Stabilizing Single-Atom Catalysts on Metastable Phases of Transition Metal Dichalcogenides

TL;DR

This study uses first-principles calculations to identify stable single-atom catalysts on various phases of transition metal dichalcogenides, highlighting the stabilizing role of metastable phases for catalytic applications.

Contribution

It systematically analyzes atomic interactions on different phases of TMDs, revealing metastable phases as key to stabilizing single-atom catalysts.

Findings

Identified 82 thermodynamically stable single-atom systems.

Metastable 1T and 1T' phases enhance atom binding strength.

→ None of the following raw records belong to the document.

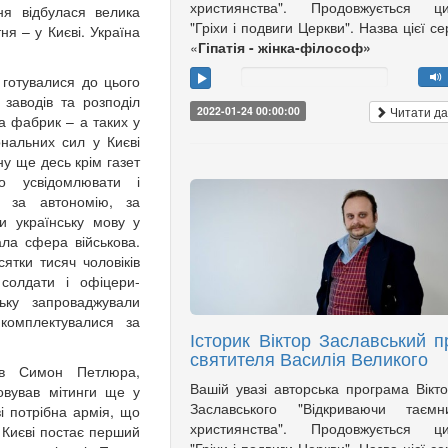
християнства". Продовжується ци
ня відбулася велика
"Гріхи і подвиги Церкви". Назва цієї сер
ня – у Києві. Україна
«
Гіпатія - жінка-філософ»
готувалися до цього
 заводів та розподіл
Читати да
2022-01-24 00:00:00
та фабрик – а таких у
нальних сил у Києві
ну ще десь крім газет
о усвідомлювати і
я за автономію, за
и українську мову у
ала сфера військова.
ятки тисяч чоловіків
солдати і офіцери-
ьку запроваджували
комплектувалися за
Історик Віктор Заславський п
святителя Василія Великого
був Симон Петлюра,
Вашій увазі авторська програма Вікт
зовував мітинги ще у
Заславського "Відкриваючи таємни
і потрібна армія, що
християнства". Продовжується ци
 Києві постає перший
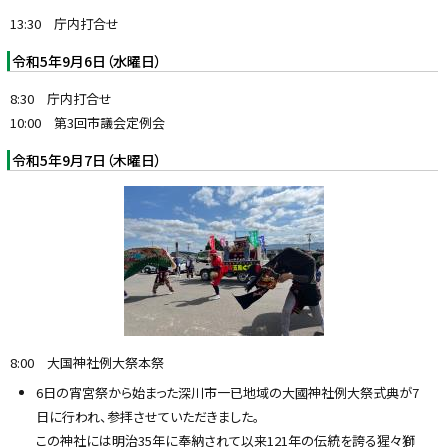
13:30 庁内打合せ
令和5年9月6日（水曜日）
8:30 庁内打合せ
10:00 第3回市議会定例会
令和5年9月7日（木曜日）
8:00 大国神社例大祭本祭
6日の宵宮祭から始まった深川市一已地域の大國神社例大祭式典が7
日に行われ、参拝させていただきました。
この神社には明治35年に奉納されて以来121年の伝統を誇る猩々獅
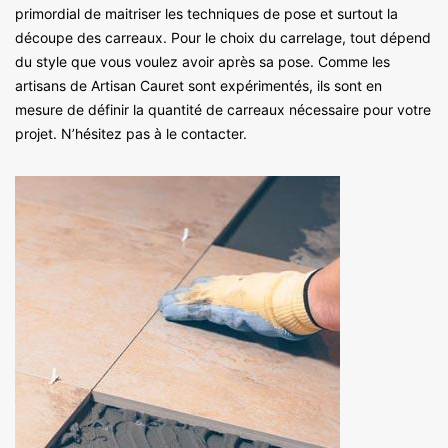
primordial de maitriser les techniques de pose et surtout la
découpe des carreaux. Pour le choix du carrelage, tout dépend
du style que vous voulez avoir après sa pose. Comme les
artisans de Artisan Cauret sont expérimentés, ils sont en
mesure de définir la quantité de carreaux nécessaire pour votre
projet. N’hésitez pas à le contacter.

Provided design principles for stable single-atom catalysts.

Abstract

Single-atom catalysts have attracted significant attention due to their exceptional atomic utilization and high efficiency in a range of catalytic reactions. However, these systems often face thermodynamic instability, leading to agglomeration under operational conditions. In this study, we investigate the interactions of twelve types of catalytic atoms (Fe, Co, Ni, Cu, Ru, Rh, Pd, Ag, Ir, Pt, Au, and Bi) on three crystalline phases (1T, 1T', and 2H) of six transition metal dichalcogenide layers (MoS2, MoSe2, MoTe2, WS2, WSe2, and WTe2) based on first-principles calculations. We ultimately identify 82 stable single-atom systems that thermodynamically prevent the formation of metal clusters on these substrates. Notably, our findings reveal that the metastable 1T and 1T' phases significantly enhance the binding strength with single atoms and promote their thermodynamic stability. This research offers valuable insights into the design of stable single-atom systems and paves the way for discovering innovative catalysts in the future.